__What you have to do__.
When the line containing "228 〜 1,910" is reached, begin reproducing lines exactly and continue through the last line of the records below.

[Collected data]
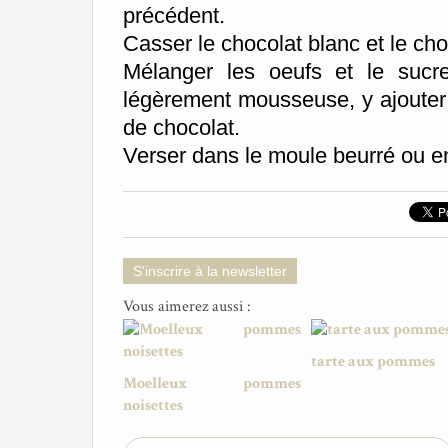
précédent.
Casser le chocolat blanc et le cho
Mélanger les oeufs et le sucr
légèrement mousseuse, y ajouter 
de chocolat.
Verser dans le moule beurré ou en
S'inscrire à la newsletter
Vous aimerez aussi :
tarte aux pommes
Moelleux pommes
noisettes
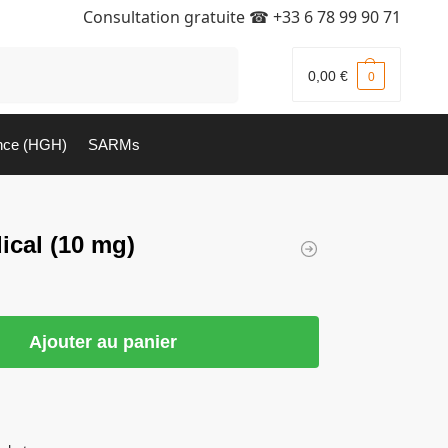
Consultation gratuite ☎
+33 6 78 99 90 71
Recherche
0,00
€
0
nce (HGH)
SARMs
cal (10 mg)
Ajouter au panier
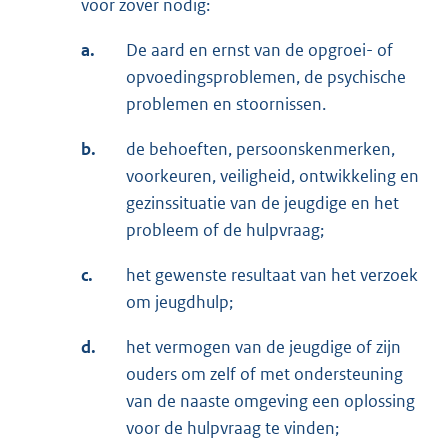
voor zover nodig:
a.
De aard en ernst van de opgroei- of
opvoedingsproblemen, de psychische
problemen en stoornissen.
b.
de behoeften, persoonskenmerken,
voorkeuren, veiligheid, ontwikkeling en
gezinssituatie van de jeugdige en het
probleem of de hulpvraag;
c.
het gewenste resultaat van het verzoek
om jeugdhulp;
d.
het vermogen van de jeugdige of zijn
ouders om zelf of met ondersteuning
van de naaste omgeving een oplossing
voor de hulpvraag te vinden;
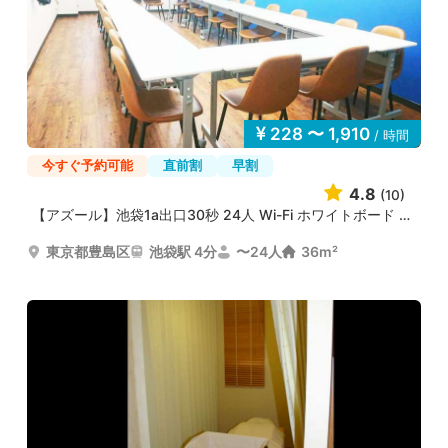
228 〜 1,910
/ 時間
今すぐ予約可能
直前割
早割
4.8
(10)
【アズール】池袋1a出口30秒 24人 Wi-Fi ホワイトボード 6...
東京都豊島区
池袋駅 4分
〜24人
36m²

__Reply to the task__.
228 〜 1,910
/ 時間
今すぐ予約可能
直前割
早割
4.8
(10)
【アズール】池袋1a出口30秒 24人 Wi-Fi ホワイトボード 6...
東京都豊島区
池袋駅 4分
〜24人
36m²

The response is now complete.